今では「青森といえばりんご」というイメージが流布していますが、ヒバを大切に思う考え方は以前からありました。たとえば太宰治は代表作『津軽』の中で、「青森を代表するのはりんごではなくヒバである」と書いています。「青い森」という県名が示す通り、長い間人々が守り育んできた自然豊かな森林は、青森の歴史にとってとても大事なものでした。『青森県史資料編近現代』各巻には、森林関係資料も多々入っています。

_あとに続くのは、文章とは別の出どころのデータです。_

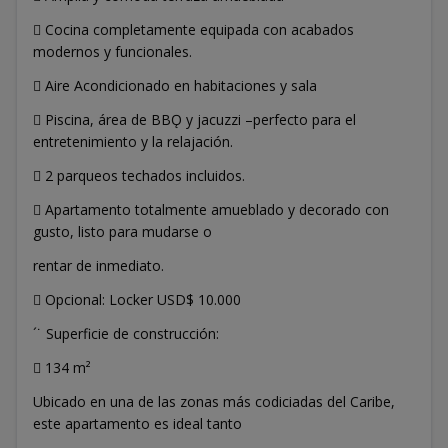
 Cocina completamente equipada con acabados
modernos y funcionales.
 Aire Acondicionado en habitaciones y sala
 Piscina, área de BBǪ y jacuzzi –perfecto para el
entretenimiento y la relajación.
 2 parqueos techados incluidos.
 Apartamento totalmente amueblado y decorado con
gusto, listo para mudarse o
rentar de inmediato.
 Opcional: Locker USD$ 10.000
´˙ Superficie de construcción:
 134 m²
Ubicado en una de las zonas más codiciadas del Caribe,
este apartamento es ideal tanto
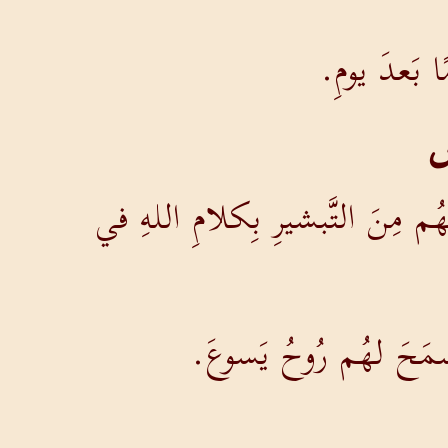
 بَعدَ يومِ.
س
َهُم مِنَ التَّبشيرِ بِكلامِ اللهِ في
ما سمَحَ لهُم رُوحُ يَسوعَ.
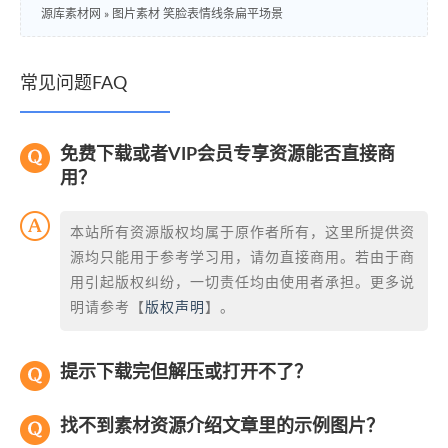
源库素材网
»
图片素材 笑脸表情线条扁平场景
常见问题FAQ
免费下载或者VIP会员专享资源能否直接商
用？
本站所有资源版权均属于原作者所有，这里所提供资
源均只能用于参考学习用，请勿直接商用。若由于商
用引起版权纠纷，一切责任均由使用者承担。更多说
明请参考【
版权声明
】。
提示下载完但解压或打开不了？
找不到素材资源介绍文章里的示例图片？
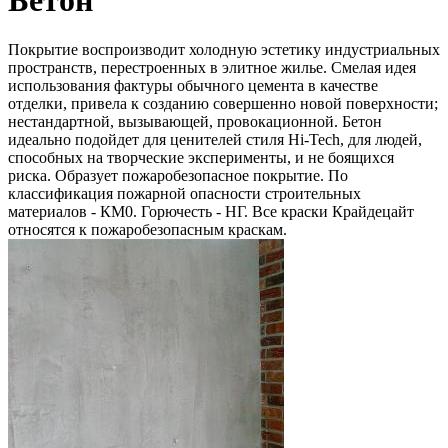
Бетон
Покрытие воспроизводит холодную эстетику индустриальных
пространств, перестроенных в элитное жилье. Смелая идея
использования фактуры обычного цемента в качестве
отделки, привела к созданию совершенно новой поверхности;
нестандартной, вызывающей, провокационной. Бетон
идеально подойдет для ценителей стиля Hi-Tech, для людей,
способных на творческие эксперименты, и не боящихся
риска. Образует пожаробезопасное покрытие. По
классификация пожарной опасности строительных
материалов - КМ0. Горючесть - НГ. Все краски Крайдецайт
относятся к пожаробезопасным краскам.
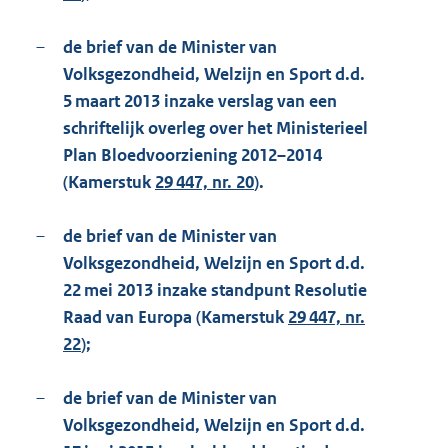
–
de brief van de Minister van
Volksgezondheid, Welzijn en Sport d.d.
5 maart 2013 inzake verslag van een
schriftelijk overleg over het Ministerieel
Plan Bloedvoorziening 2012–2014
(Kamerstuk
29 447, nr. 20
).
–
de brief van de Minister van
Volksgezondheid, Welzijn en Sport d.d.
22 mei 2013 inzake standpunt Resolutie
Raad van Europa (Kamerstuk
29 447, nr.
22
);
–
de brief van de Minister van
Volksgezondheid, Welzijn en Sport d.d.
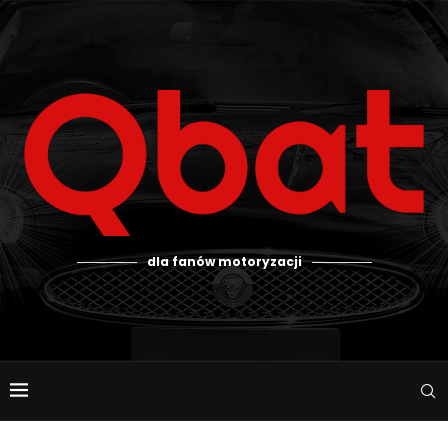
dla fanów motoryzacji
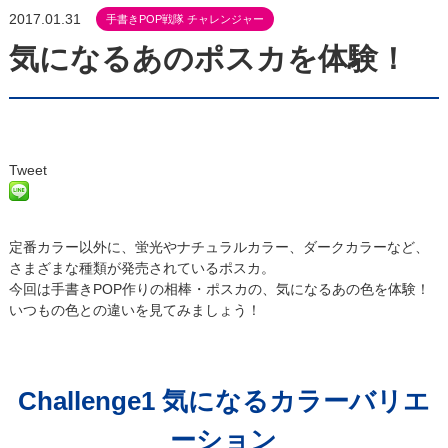
2017.01.31
手書きPOP戦隊 チャレンジャー
気になるあのポスカを体験！
Tweet
定番カラー以外に、蛍光やナチュラルカラー、ダークカラーなど、
さまざまな種類が発売されているポスカ。
今回は手書きPOP作りの相棒・ポスカの、気になるあの色を体験！
いつもの色との違いを見てみましょう！
Challenge1 気になるカラーバリエ
ーション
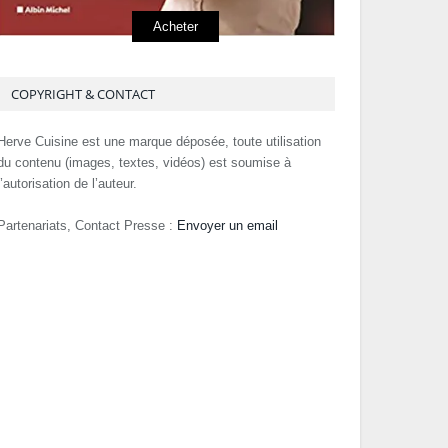
Acheter
COPYRIGHT & CONTACT
Herve Cuisine est une marque déposée, toute utilisation
du contenu (images, textes, vidéos) est soumise à
l’autorisation de l’auteur.
Partenariats, Contact Presse :
Envoyer un email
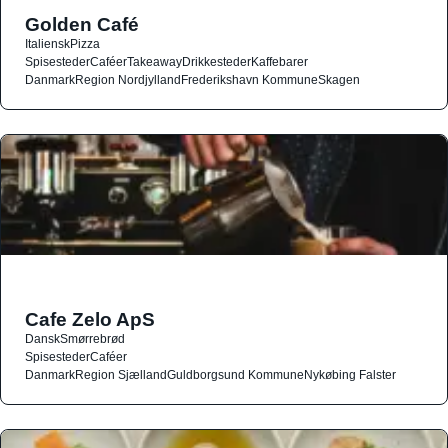
Golden Café
Italiensk
Pizza
Spisesteder
Caféer
Takeaway
Drikkesteder
Kaffebarer
Danmark
Region Nordjylland
Frederikshavn Kommune
Skagen
Cafe Zelo ApS
Dansk
Smørrebrød
Spisesteder
Caféer
Danmark
Region Sjælland
Guldborgsund Kommune
Nykøbing Falster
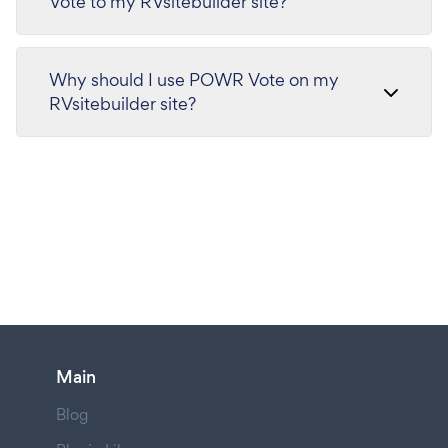
Vote to my RVsitebuilder site?
Why should I use POWR Vote on my
RVsitebuilder site?
Main
Blog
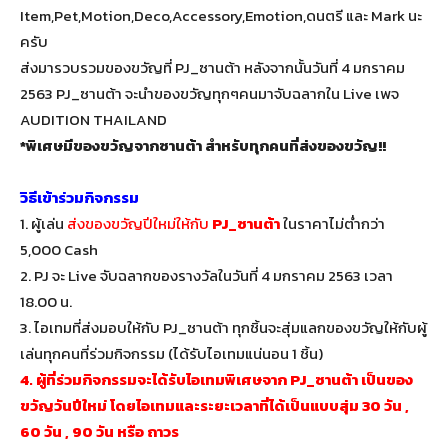
Item,Pet,Motion,Deco,Accessory,Emotion,ดนตรี และ Mark นะ
ครับ
ส่งมารวบรวมของขวัญที่ PJ_ซานต้า หลังจากนั้นวันที่ 4 มกราคม
2563 PJ_ซานต้า จะนำของขวัญทุกๆคนมาจับฉลากใน Live เพจ
AUDITION THAILAND
*พิเศษมีของขวัญจากซานต้า สำหรับทุกคนที่ส่งของขวัญ!!
วิธีเข้าร่วมกิจกรรม
1. ผู้เล่น
ส่งของขวัญปีใหม่ให้กับ
PJ_ซานต้า
ในราคาไม่ต่ำกว่า
5,000 Cash
2. PJ จะ Live จับฉลากของรางวัลในวันที่ 4 มกราคม 2563 เวลา
18.00 น.
3. ไอเทมที่ส่งมอบให้กับ PJ_ซานต้า ทุกชิ้นจะสุ่มแลกของขวัญให้กับผู้
เล่นทุกคนที่ร่วมกิจกรรม (ได้รับไอเทมแน่นอน 1 ชิ้น)
4. ผู้ที่ร่วมกิจกรรมจะได้รับไอเทมพิเศษจาก PJ_ซานต้า เป็นของ
ขวัญวันปีใหม่ โดยไอเทมและระยะเวลาที่ได้เป็นแบบสุ่ม 30 วัน ,
60 วัน , 90 วัน หรือ ถาวร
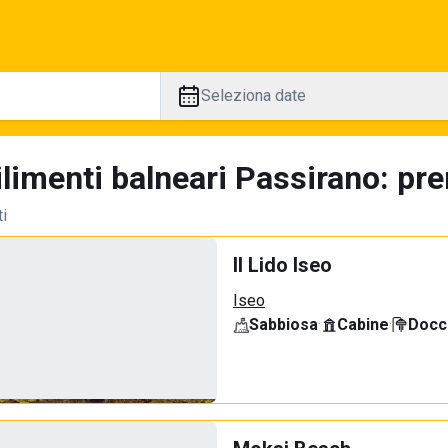
Seleziona date
limenti balneari Passirano: pre
ti
Il Lido Iseo
Iseo
Sabbiosa
·
Cabine
·
Docci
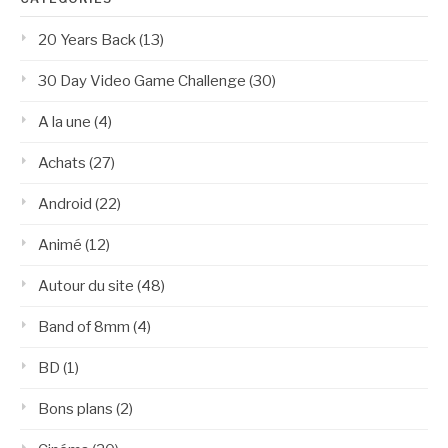
20 Years Back
(13)
30 Day Video Game Challenge
(30)
A la une
(4)
Achats
(27)
Android
(22)
Animé
(12)
Autour du site
(48)
Band of 8mm
(4)
BD
(1)
Bons plans
(2)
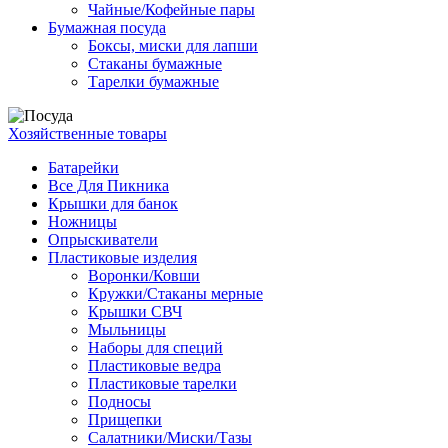
Чайные/Кофейные пары
Бумажная посуда
Боксы, миски для лапши
Стаканы бумажные
Тарелки бумажные
Хозяйственные товары
Батарейки
Все Для Пикника
Крышки для банок
Ножницы
Опрыскиватели
Пластиковые изделия
Воронки/Ковши
Кружки/Стаканы мерные
Крышки СВЧ
Мыльницы
Наборы для специй
Пластиковые ведра
Пластиковые тарелки
Подносы
Прищепки
Салатники/Миски/Тазы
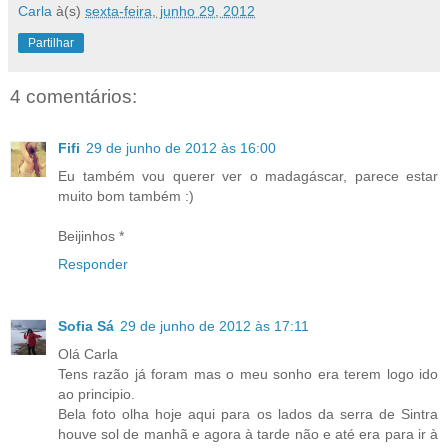
Carla
à(s)
sexta-feira, junho 29, 2012
Partilhar
4 comentários:
Fifi
29 de junho de 2012 às 16:00
Eu também vou querer ver o madagáscar, parece estar
muito bom também :)
Beijinhos *
Responder
Sofia Sá
29 de junho de 2012 às 17:11
Olá Carla
Tens razão já foram mas o meu sonho era terem logo ido
ao principio.
Bela foto olha hoje aqui para os lados da serra de Sintra
houve sol de manhã e agora à tarde não e até era para ir à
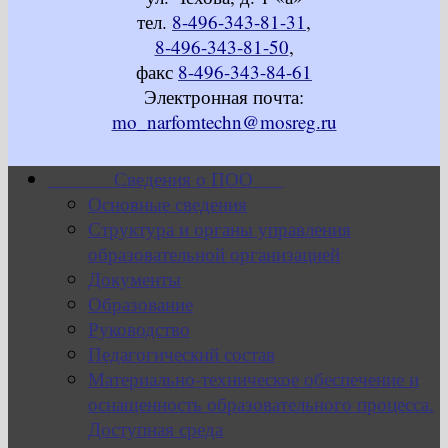
тел.
8-496-343-81-31
,
8-496-343-81-50
,
факс
8-496-343-84-61
Электронная почта:
mo_narfomtechn@mosreg.ru
Сведения о ПОО
Основные сведения
Структура и органы управления
образовательной организацией
Документы
Образование
Руководство
Педагогический состав
Материально-техническое обеспечение и
оснащенность образовательного процесса.
Доступная среда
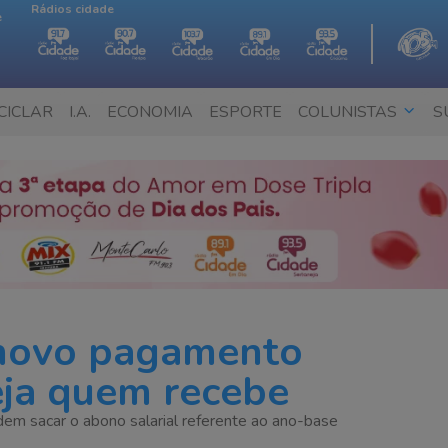
Rádios cidade
e
CICLAR
I.A.
ECONOMIA
ESPORTE
COLUNISTAS
S
 novo pagamento
eja quem recebe
dem sacar o abono salarial referente ao ano-base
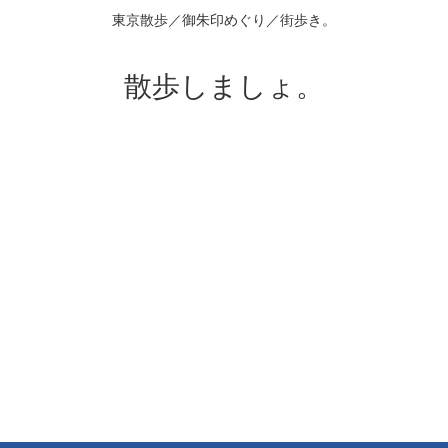
東京散歩／御朱印めぐり／街歩き。
散歩しましょ。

この『青森県史』編纂事業は、1996年から始まり、2018年に最後の『青森県史通史編』全三巻を世に送り出して終了したのですが、最後の通史編で近代の文化を担当することになった私は、青森を代表する文化として、森林文化である「ヒバとぶな」について書きました。『青森県史通史編』は2018年3月の発売と同時にほぼ売り切れてしまい、今ではなかなか手に入りませんが、県内各図書館には寄贈されています。
ヒバに含まれるヒノキチオール
ヒバの抗菌性物質はヒノキチオールです。なぜヒバなのにヒノキの名前がつくのか、その由来について説明したいと思います。青森県内でも古くから抗菌性を知られていたヒバについての研究は大正期に進められていました。しかし、この物質が発見され、その分子構造がわかったのは、戦前の台湾でした。当時の日本が領有した台湾には、昭和3年(1928)に日本で7番目の帝国大学が開学しました。本土の名古屋大学や大阪大学よりも先に設置されたこの大学は、南方研究を主としましたが、ここで昭和6年に当時の理農学部教授である加福均三先生が台湾スギと台湾ヒノキの精油に関する論文を発表しています。この研究は、その後野副鉄男教授に引き継がれ、同教授は1936(昭和11)年に初めて単独で物質だけを取り出すことに成功し、これをヒノキチオールと命名しました。つまり、発見時の実験素材として台湾ヒノキを使っていたことから、ヒノキチオールになったわけです。ただ、日本が本格的に戦時下に入ったため、研究はいったん止まります。
戦後の「接収・留用」とヒノキチオール
戦時中、台北帝国大学では軍事研究が主となりました。戦争末期になるとガソリンや選鉱油の欠乏を補うために、台湾の海軍燃料廠が台湾ヒノキから油を集めるようになります。終戦を迎えた時、日本が海外に作った帝国大学のなかでも、ソウルの京城帝国大学とタイペイの台北帝国大学は対照的な経緯をたどりました。京城帝国大学は敗戦と同時に日本人教授や学生たちがほぼ全員追い出されましたが、台湾の場合は逆でした。台湾は中華民国の領土に復帰し、台北帝国大学はそのまま台湾大学となっただけではなく、大陸から大学の接収にきた台湾政府の強い要望により、日本人の教授陣はそのまま台北に残り、研究と教育を続けることになりました。施設を「接収」して人を「留用」する中で、ヒノキチオールの研究は再開となりました。この時、同大を卒業した義父は助手として採用され、野副先生と共にヒノキチオールの研究に取り組むようになりました。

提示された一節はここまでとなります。